The variety and multiplicity of electronic equipment or devices capable of inter-exchanging coded or non-coded digital data make the pairing of this equipment difficult. This equipment can inter-communicate using wireless links, which happens when data exchanges take place using Internet type networks. For short distance exchanges, Bluetooth or Wireless Fidelity (Wi-Fi) links are frequently used.
Recognition protocols exist enabling the recognition, based on an equipment item or a terminal, of neigh boring terminals, including those that said equipment user does not know. Neighboring terminals are, for example, displayed on a display screen of the equipment.
To facilitate the interaction and data exchanges between these terminals, processes exist so that the equipment pairs easily, i.e. so that they can inter-exchange data or so that they can update the data in one of the equipment items, from another equipment item. Thus one can pair, for example, two mobile phones, or a mobile phone with a printer, or a phonecam with a photographic kiosk.
Known processes of the state of the art describe radio frequency wireless identifier means, like for example radio frequency identification (RFID) transponders or visual identifier means, like barcode labels with one or two dimensions. Or even, hybrid identifiers, as described in International Patent Application WO 2006/011729 A1.

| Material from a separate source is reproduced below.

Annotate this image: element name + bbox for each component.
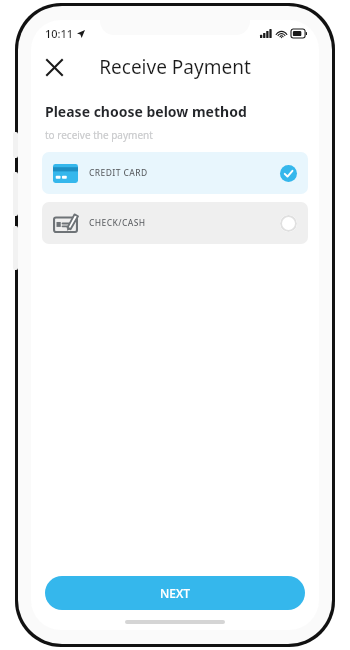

Radio frequency identifier technology, RFID, is standardized through standards and based on the use of radio frequencies. It requires particular radio frequency identifier means and associated read device (or interrogators) that can operate in different frequency bands, for example low frequencies, or high frequencies.
RFID transponders can be radio frequency identifiers specific to an equipment item. The equipment is, for example, a printer or photographic kiosk equipped with an image printing unit. In this case, these radio frequency identifiers contain recorded digital data, like for example the coded address of the equipment in a communication network. A radio frequency identifier comprises a support, for example self-adhesive, a chip equipped with a microprocessor, an antenna and, possibly, an energy source such as a battery. Radio frequency identifiers that are energy self-sufficient are called “active.” Thus the radio frequency identifier can be energy self-sufficient. The chip of the radio frequency identifier also comprises a memory to record digital data, like for example an equipment identifier. An active read-write device of the radio frequency identifier can interact with the radio frequency identifier by means of inductive coupling at preset frequencies (low, high, or ultra-high frequencies), by recognizing and decoding a carrier signal of information specific to the radio frequency identifier. The active read-write device of the radio frequency identifier comprises a signal transmitter that activates the radio frequency identifier when it is for example approached to a few centimeters, or a few tens of centimeters from the radio frequency identifier. By the means of an electromagnetic field inherent to this inductive coupling, the active radio frequency device can thus read the digital data recorded in the radio frequency identifier, and write or modify, i.e. update the digital data recorded in the radio frequency identifier.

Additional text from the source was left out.